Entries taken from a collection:
------------------------------
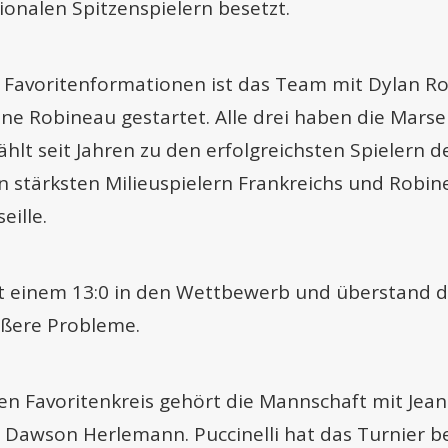
ionalen Spitzenspielern besetzt.
n Favoritenformationen ist das Team mit Dylan Ro
 Robineau gestartet. Alle drei haben die Marseil
lt seit Jahren zu den erfolgreichsten Spielern d
n stärksten Milieuspielern Frankreichs und Robine
eille.
it einem 13:0 in den Wettbewerb und überstand 
ößere Probleme.
n Favoritenkreis gehört die Mannschaft mit Jean-
Dawson Herlemann. Puccinelli hat das Turnier be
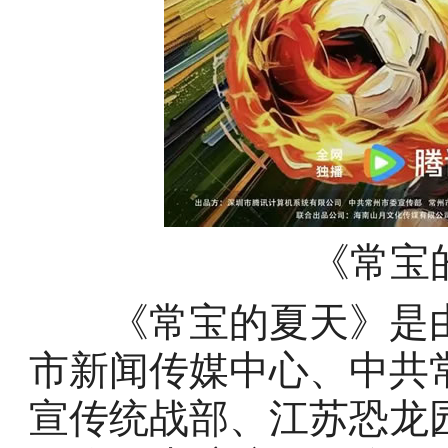
《常宝
《常宝的夏天》是由
市新闻传媒中心、中共
宣传统战部、江苏恐龙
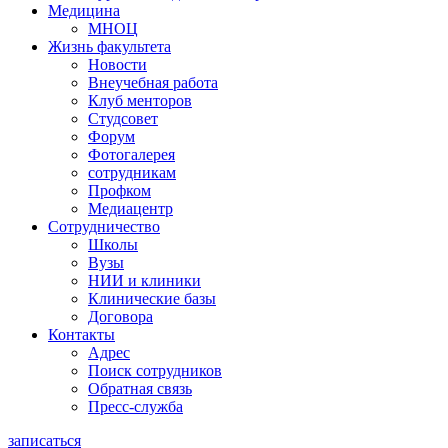
Медицина
МНОЦ
Жизнь факультета
Новости
Внеучебная работа
Клуб менторов
Студсовет
Форум
Фотогалерея
сотрудникам
Профком
Медиацентр
Сотрудничество
Школы
Вузы
НИИ и клиники
Клинические базы
Договора
Контакты
Адрес
Поиск сотрудников
Обратная связь
Пресс-служба
записаться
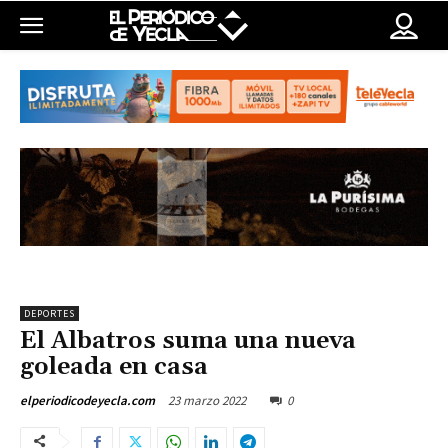
DEPORTES
El Albatros suma una nueva
goleada en casa
23 marzo 2022
0
elperiodicodeyecla.com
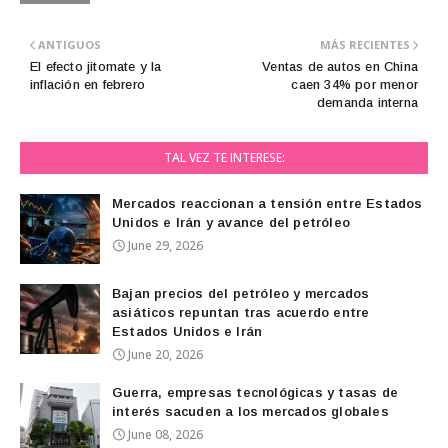
ANTIGUOS
MÁS RECIENTES
El efecto jitomate y la
Ventas de autos en China
inflación en febrero
caen 34% por menor
demanda interna
TAL VEZ TE INTERESE:
Mercados reaccionan a tensión entre Estados
Unidos e Irán y avance del petróleo
June 29, 2026
Bajan precios del petróleo y mercados
asiáticos repuntan tras acuerdo entre
Estados Unidos e Irán
June 20, 2026
Guerra, empresas tecnológicas y tasas de
interés sacuden a los mercados globales
June 08, 2026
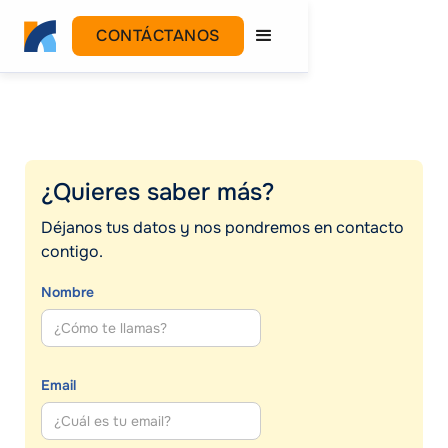
CONTÁCTANOS
¿Quieres saber más?
Déjanos tus datos y nos pondremos en contacto
contigo.
Nombre
Email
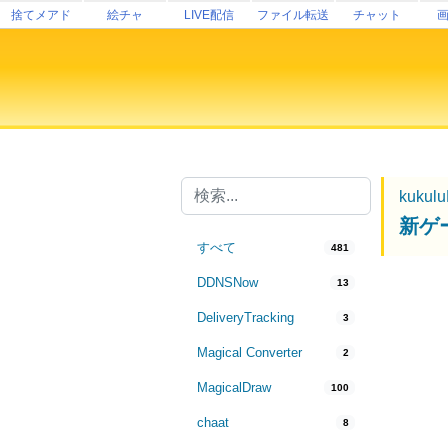
捨てメアド
絵チャ
LIVE配信
ファイル転送
チャット
kukul
新ゲ
すべて
481
DDNSNow
13
DeliveryTracking
3
Magical Converter
2
MagicalDraw
100
chaat
8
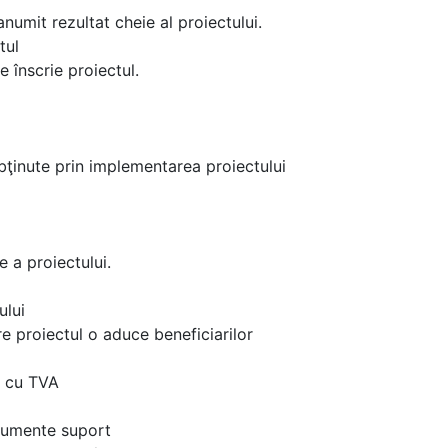
anumit rezultat cheie al proiectului.
ctul
e înscrie proiectul.
bţinute prin implementarea proiectului
 a proiectului.
ului
e proiectul o aduce beneficiarilor
ă cu TVA
documente suport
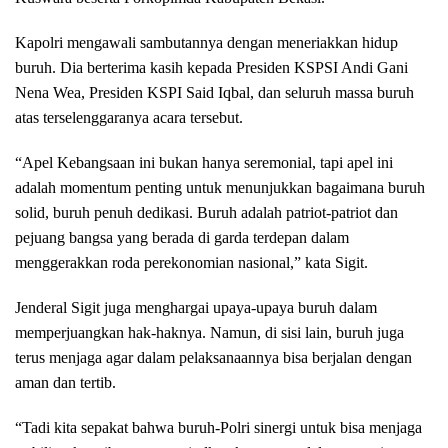
Kapolri mengawali sambutannya dengan meneriakkan hidup
buruh. Dia berterima kasih kepada Presiden KSPSI Andi Gani
Nena Wea, Presiden KSPI Said Iqbal, dan seluruh massa buruh
atas terselenggaranya acara tersebut.
“Apel Kebangsaan ini bukan hanya seremonial, tapi apel ini
adalah momentum penting untuk menunjukkan bagaimana buruh
solid, buruh penuh dedikasi. Buruh adalah patriot-patriot dan
pejuang bangsa yang berada di garda terdepan dalam
menggerakkan roda perekonomian nasional,” kata Sigit.
Jenderal Sigit juga menghargai upaya-upaya buruh dalam
memperjuangkan hak-haknya. Namun, di sisi lain, buruh juga
terus menjaga agar dalam pelaksanaannya bisa berjalan dengan
aman dan tertib.
“Tadi kita sepakat bahwa buruh-Polri sinergi untuk bisa menjaga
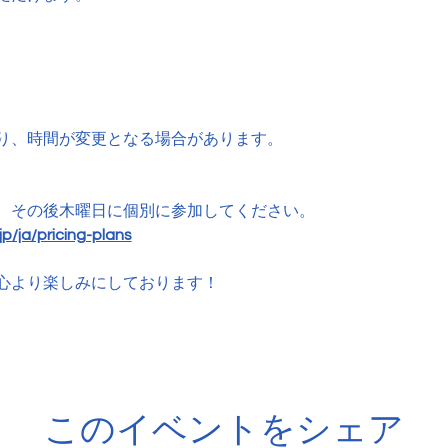
り、時間が変更となる場合があります。
、その後木曜日に個別に参加してください。
p/ja/pricing-plans
心より楽しみにしております！
このイベントをシェア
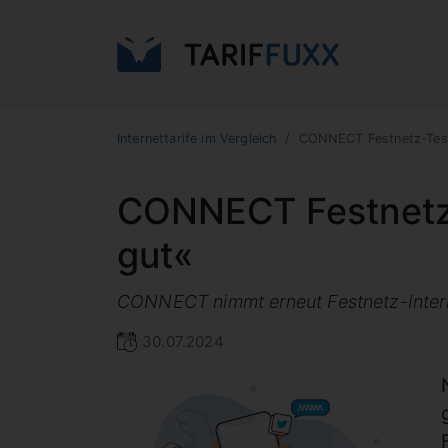
Internettarife im Vergleich
CONNECT Festnetz-Tes
CONNECT Festnetz-
gut«
CONNECT nimmt erneut Festnetz-Intern
30.07.2024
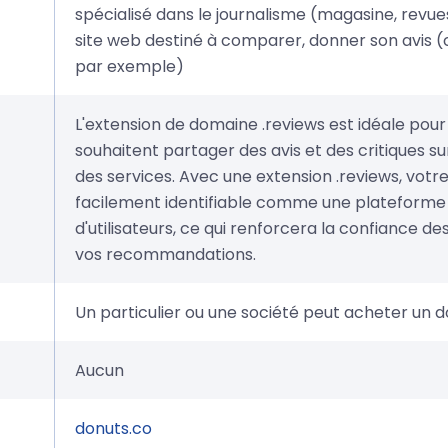
spécialisé dans le journalisme (magasine, revues.
site web destiné à comparer, donner son avis
par exemple)
L'extension de domaine .reviews est idéale pour 
souhaitent partager des avis et des critiques su
des services. Avec une extension .reviews, votre
facilement identifiable comme une plateforme 
d'utilisateurs, ce qui renforcera la confiance de
vos recommandations.
Un particulier ou une société peut acheter un
Aucun
donuts.co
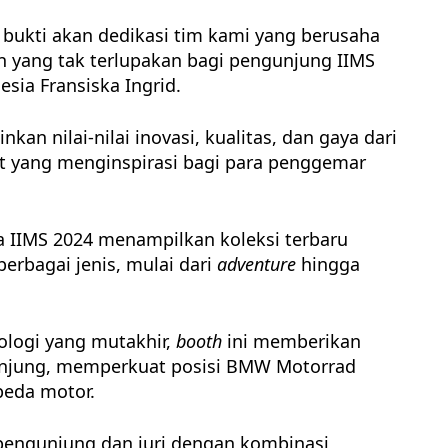
i bukti akan dedikasi tim kami yang berusaha
 yang tak terlupakan bagi pengunjung IIMS
sia Fransiska Ingrid.
an nilai-nilai inovasi, kualitas, dan gaya dari
t yang menginspirasi bagi para penggemar
 IIMS 2024 menampilkan koleksi terbaru
rbagai jenis, mulai dari
adventure
hingga
ologi yang mutakhir,
booth
ini memberikan
unjung, memperkuat posisi BMW Motorrad
peda motor.
pengunjung dan juri dengan kombinasi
------------------------------
Copy out every line from the records that has the word "extension".

L'extension de domaine .reviews est idéale pour 
des services. Avec une extension .reviews, votre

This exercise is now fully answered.